* PROBLEM: Starting at the line that contains "Kazakh (276, 239)" and stopping at the line that contains "Contactați-ne (89, 1130)", transcribe every line of the material below exactly; pictures stay out.
══ DATA SHOWN ══
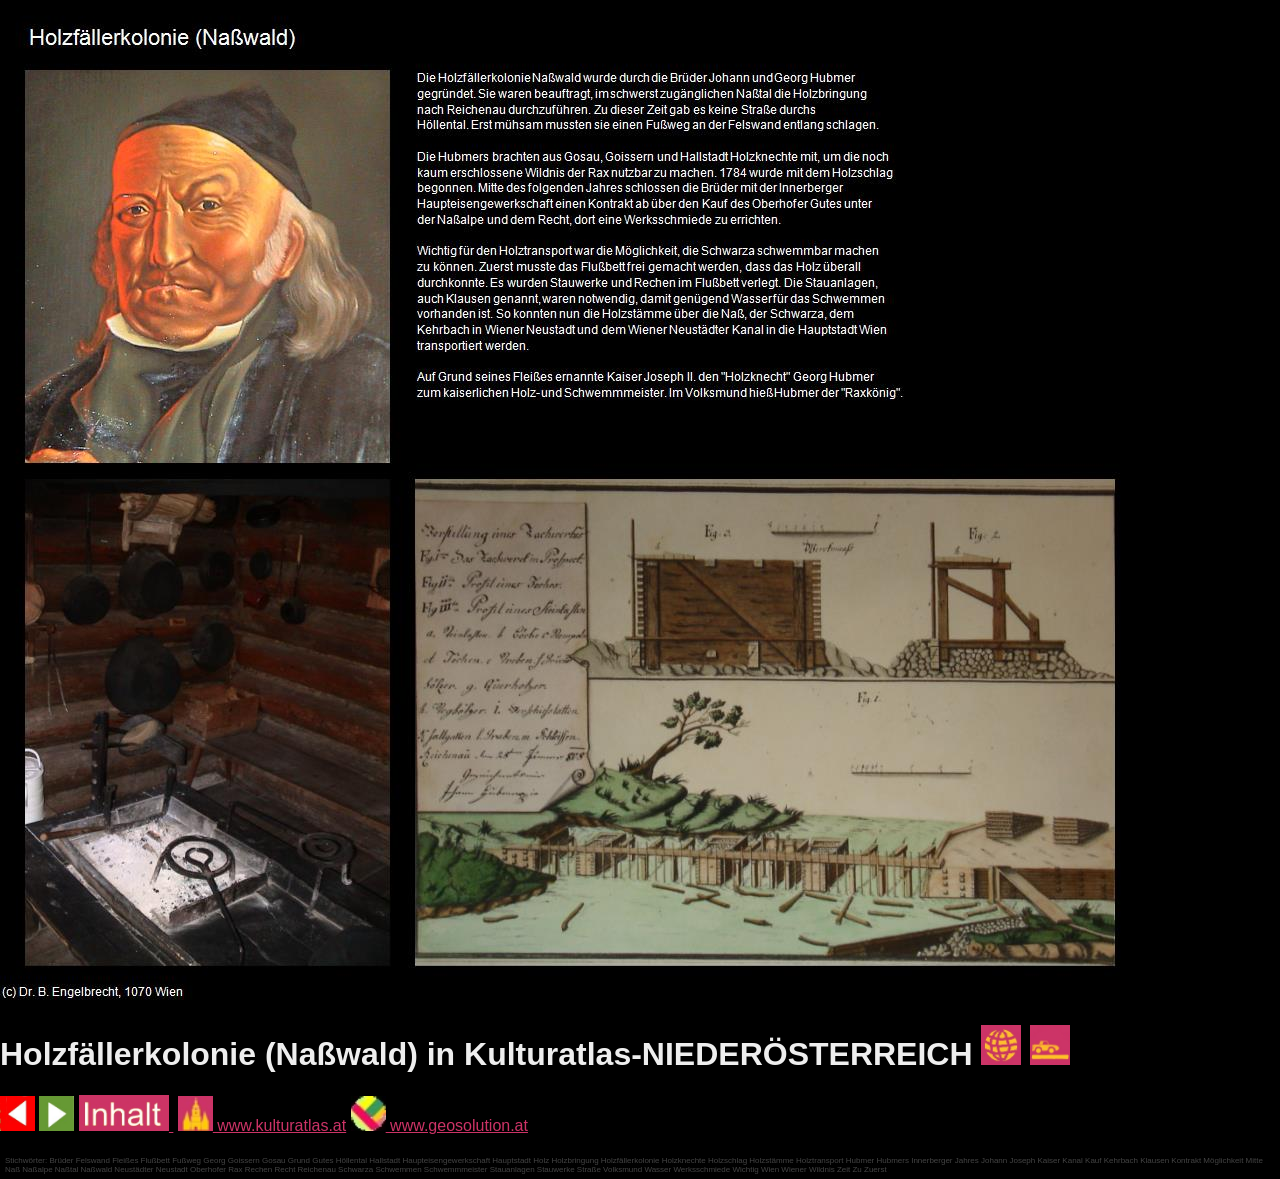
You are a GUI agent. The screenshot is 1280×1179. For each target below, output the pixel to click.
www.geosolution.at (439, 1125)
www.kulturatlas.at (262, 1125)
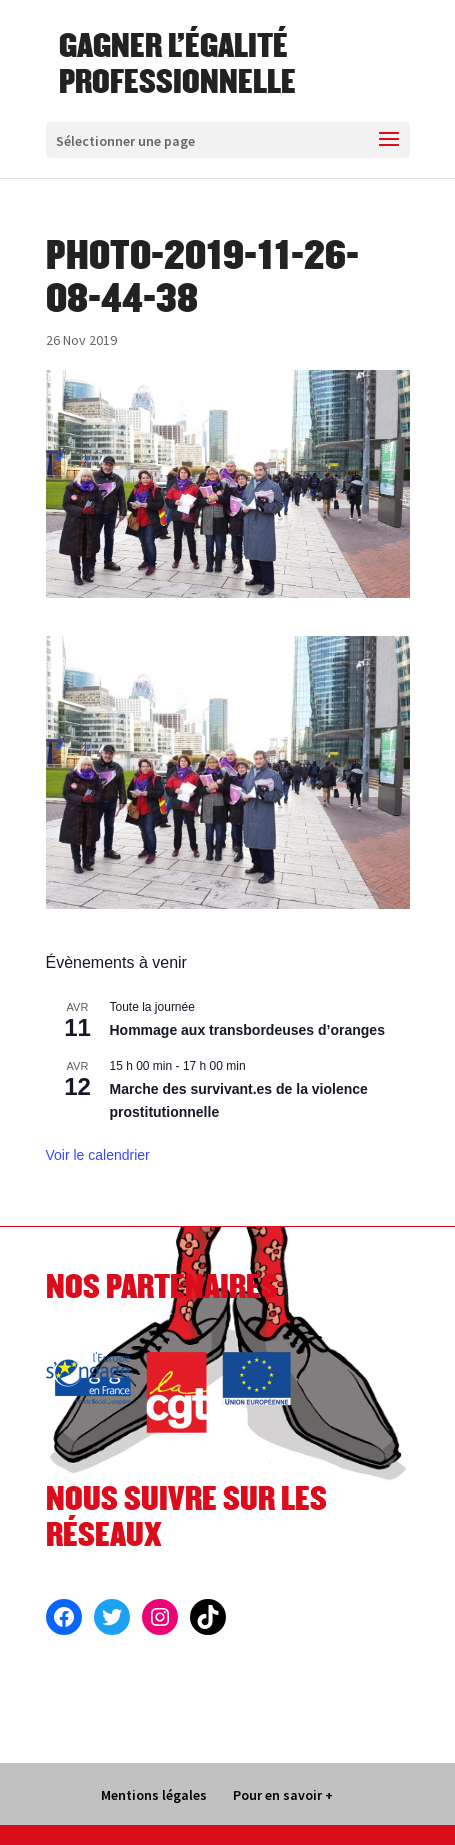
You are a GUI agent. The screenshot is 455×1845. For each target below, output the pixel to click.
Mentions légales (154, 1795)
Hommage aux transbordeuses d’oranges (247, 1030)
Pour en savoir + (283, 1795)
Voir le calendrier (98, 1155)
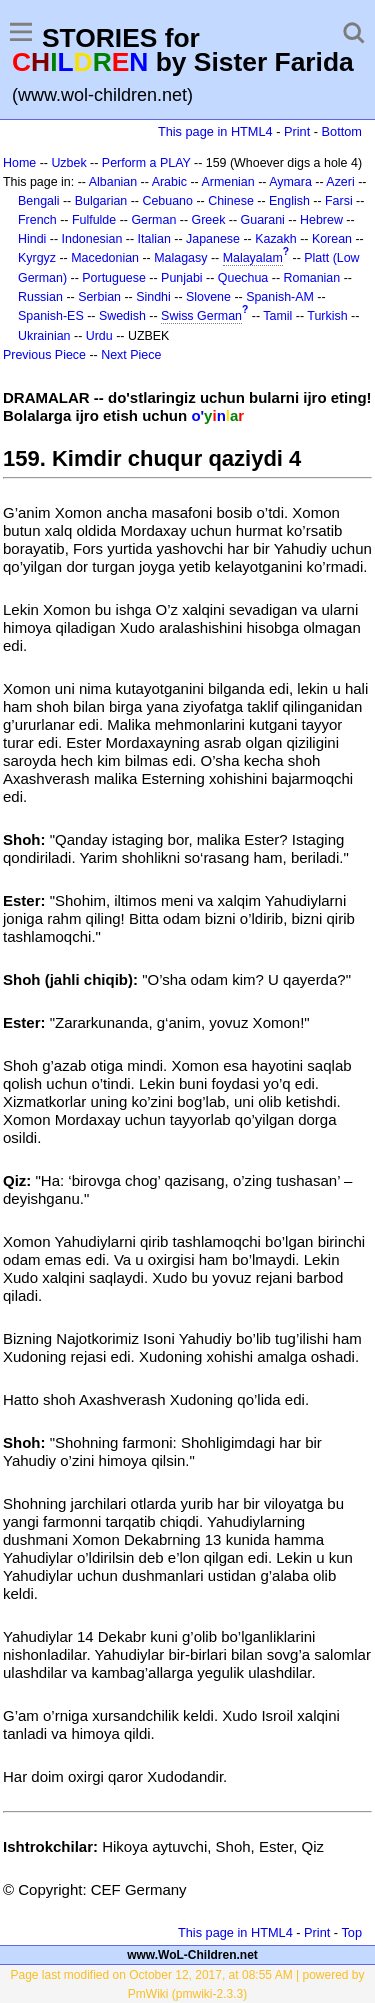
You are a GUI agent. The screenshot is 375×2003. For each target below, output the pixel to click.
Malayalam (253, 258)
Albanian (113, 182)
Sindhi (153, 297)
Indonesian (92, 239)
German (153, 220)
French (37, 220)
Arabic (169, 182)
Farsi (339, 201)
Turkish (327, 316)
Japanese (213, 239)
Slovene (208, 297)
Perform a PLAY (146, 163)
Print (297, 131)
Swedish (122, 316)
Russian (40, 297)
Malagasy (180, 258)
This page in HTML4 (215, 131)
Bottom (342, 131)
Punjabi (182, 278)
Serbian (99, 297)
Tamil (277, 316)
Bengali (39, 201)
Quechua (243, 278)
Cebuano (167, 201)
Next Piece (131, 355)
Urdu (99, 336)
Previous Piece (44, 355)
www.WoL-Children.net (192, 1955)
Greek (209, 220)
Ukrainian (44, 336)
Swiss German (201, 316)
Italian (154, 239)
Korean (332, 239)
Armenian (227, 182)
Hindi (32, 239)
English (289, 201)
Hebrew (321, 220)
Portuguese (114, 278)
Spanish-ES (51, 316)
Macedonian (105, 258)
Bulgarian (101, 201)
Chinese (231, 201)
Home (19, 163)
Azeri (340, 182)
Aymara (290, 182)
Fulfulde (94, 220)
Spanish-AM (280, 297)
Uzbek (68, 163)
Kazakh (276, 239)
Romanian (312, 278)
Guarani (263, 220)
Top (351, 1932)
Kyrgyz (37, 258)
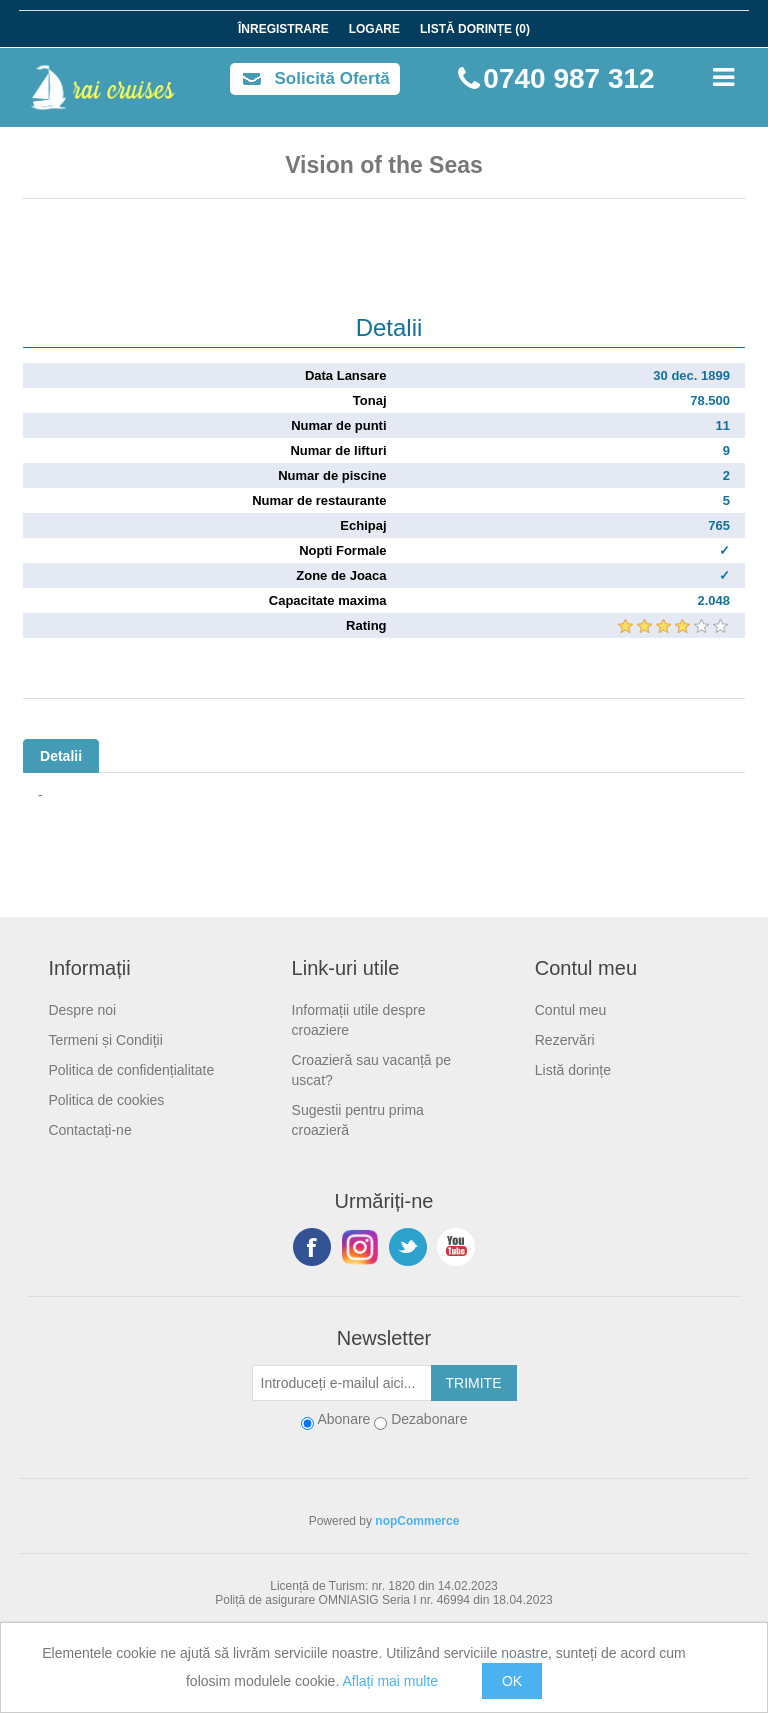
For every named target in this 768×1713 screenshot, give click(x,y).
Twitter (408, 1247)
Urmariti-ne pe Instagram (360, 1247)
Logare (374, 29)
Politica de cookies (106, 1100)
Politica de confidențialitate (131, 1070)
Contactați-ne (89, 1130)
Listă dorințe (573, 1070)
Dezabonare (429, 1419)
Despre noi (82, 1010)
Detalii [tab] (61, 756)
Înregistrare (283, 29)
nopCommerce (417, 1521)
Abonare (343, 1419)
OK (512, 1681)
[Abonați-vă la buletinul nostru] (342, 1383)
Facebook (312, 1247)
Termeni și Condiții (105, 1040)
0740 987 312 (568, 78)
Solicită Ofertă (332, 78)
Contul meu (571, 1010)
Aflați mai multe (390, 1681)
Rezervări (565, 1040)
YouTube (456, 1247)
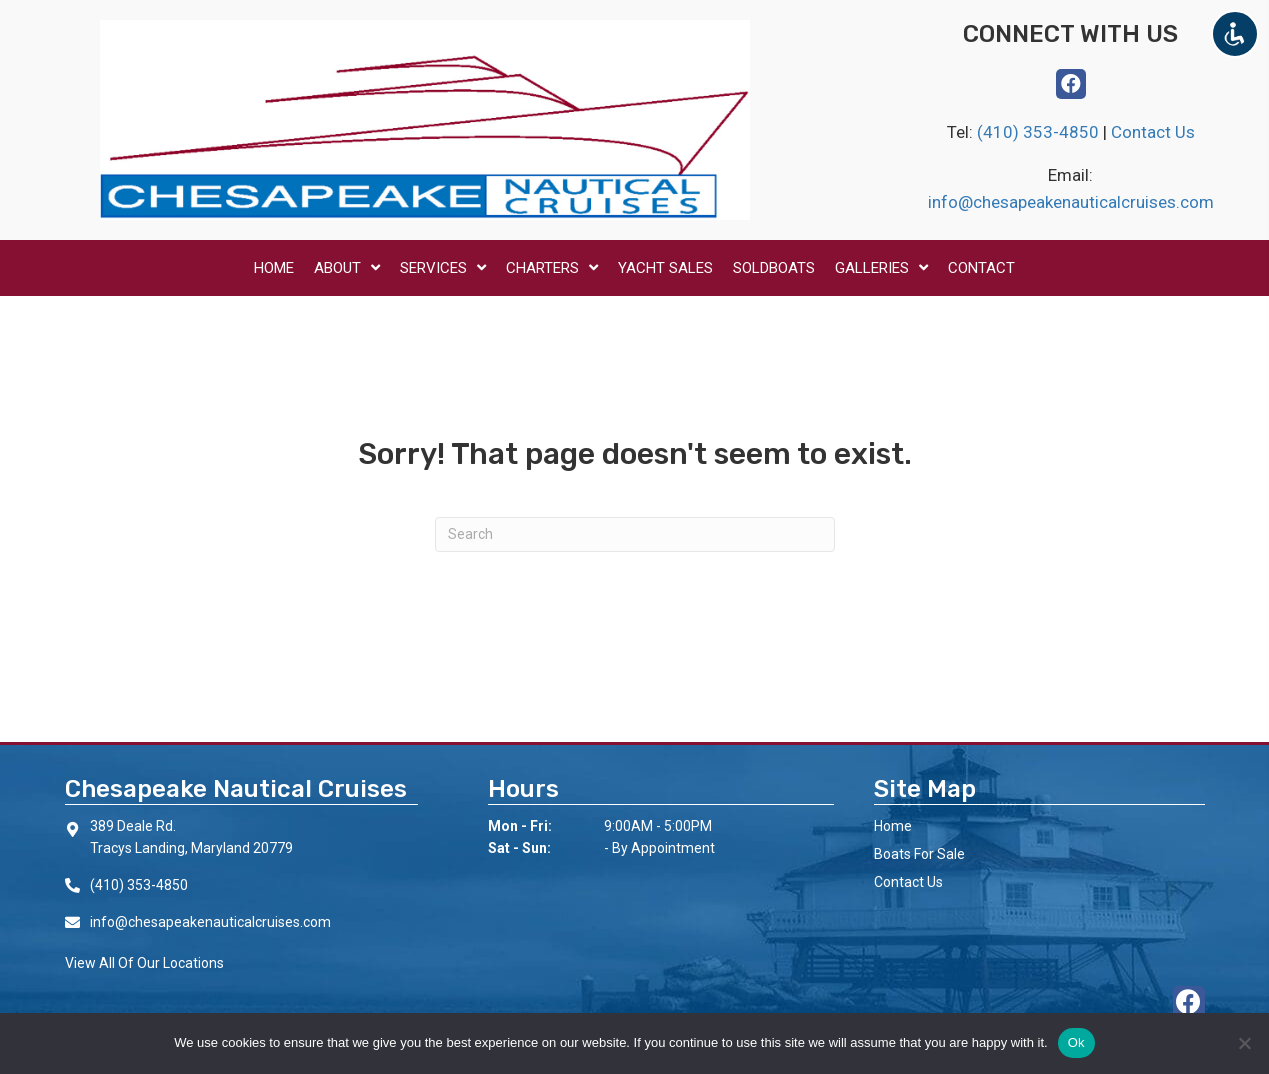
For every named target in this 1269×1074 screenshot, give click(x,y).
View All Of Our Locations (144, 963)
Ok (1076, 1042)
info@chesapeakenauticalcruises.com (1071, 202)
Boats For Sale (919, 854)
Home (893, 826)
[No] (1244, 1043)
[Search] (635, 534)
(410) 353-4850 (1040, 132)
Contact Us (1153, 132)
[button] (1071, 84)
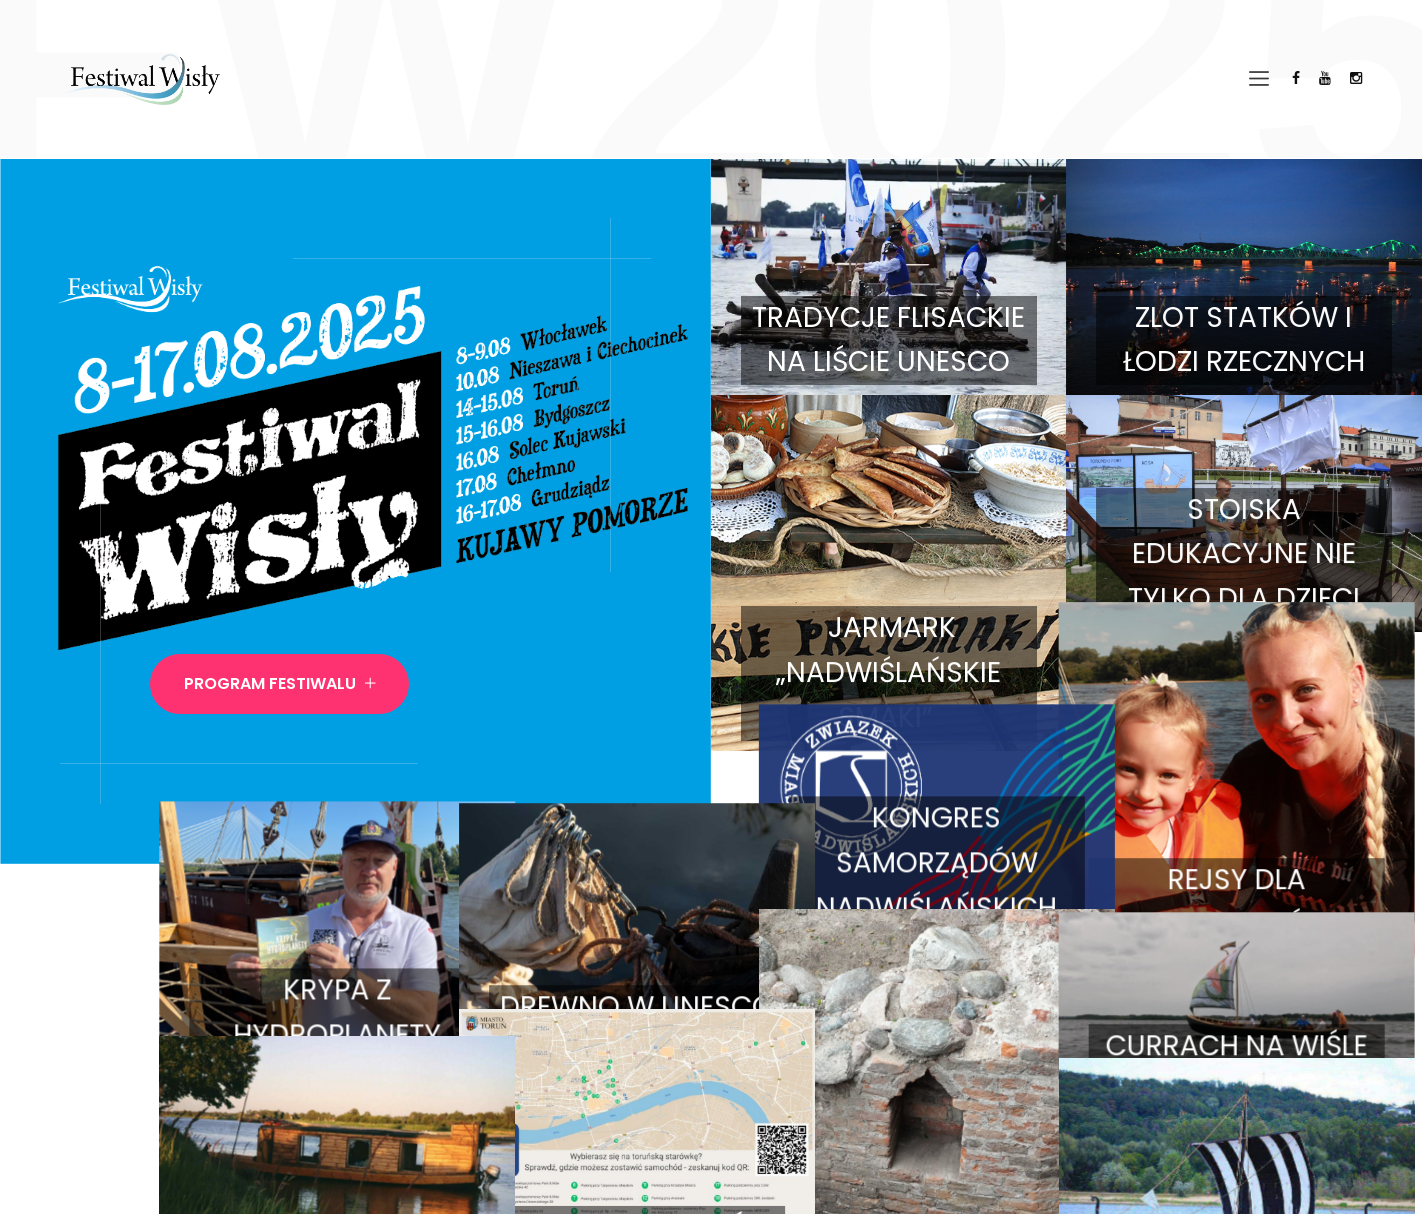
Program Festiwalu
═══
* ANSWER BELOW:
Kazakh (276, 239)
Romanian (312, 278)
Guarani (263, 220)
Top (351, 1932)
Kyrgyz (37, 258)
For every named target in this 768×1713 screenshot, give click(x,y).
Twitter (408, 1247)
Urmariti-ne pe Instagram (360, 1247)
Logare (374, 29)
Politica de cookies (106, 1100)
Politica de confidențialitate (131, 1070)
Contactați-ne (89, 1130)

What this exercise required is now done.